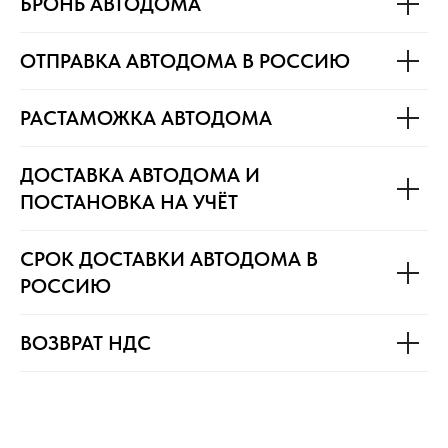
БРОНЬ АВТОДОМА
ОТПРАВКА АВТОДОМА В РОССИЮ
РАСТАМОЖКА АВТОДОМА
ДОСТАВКА АВТОДОМА И
ПОСТАНОВКА НА УЧЁТ
СРОК ДОСТАВКИ АВТОДОМА В
РОССИЮ
ВОЗВРАТ НДС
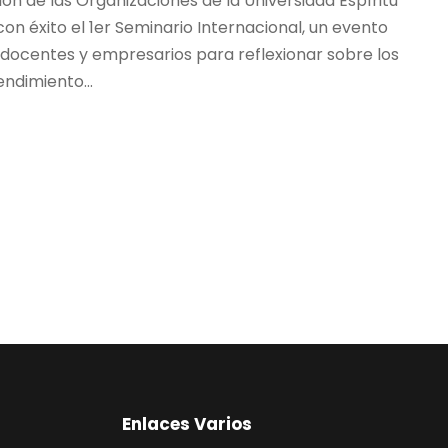
n de las Organizaciones de la Universidad Espíritu
con éxito el 1er Seminario Internacional, un evento
 docentes y empresarios para reflexionar sobre los
ndimiento...
Enlaces Varios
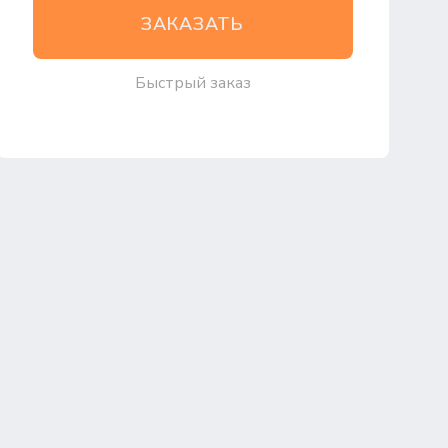
ЗАКАЗАТЬ
Быстрый заказ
+-------+
Activity
Print the records again exactly, pictures excluded.

Response
БРОНЬ АВТОДОМА
ОТПРАВКА АВТОДОМА В РОССИЮ
РАСТАМОЖКА АВТОДОМА
ДОСТАВКА АВТОДОМА И
ПОСТАНОВКА НА УЧЁТ
СРОК ДОСТАВКИ АВТОДОМА В
РОССИЮ
ВОЗВРАТ НДС
n de las Organizaciones de la Universidad Espíritu
con éxito el 1er Seminario Internacional, un evento
 docentes y empresarios para reflexionar sobre los
ndimiento...
Enlaces Varios
ЗАКАЗАТЬ
Быстрый заказ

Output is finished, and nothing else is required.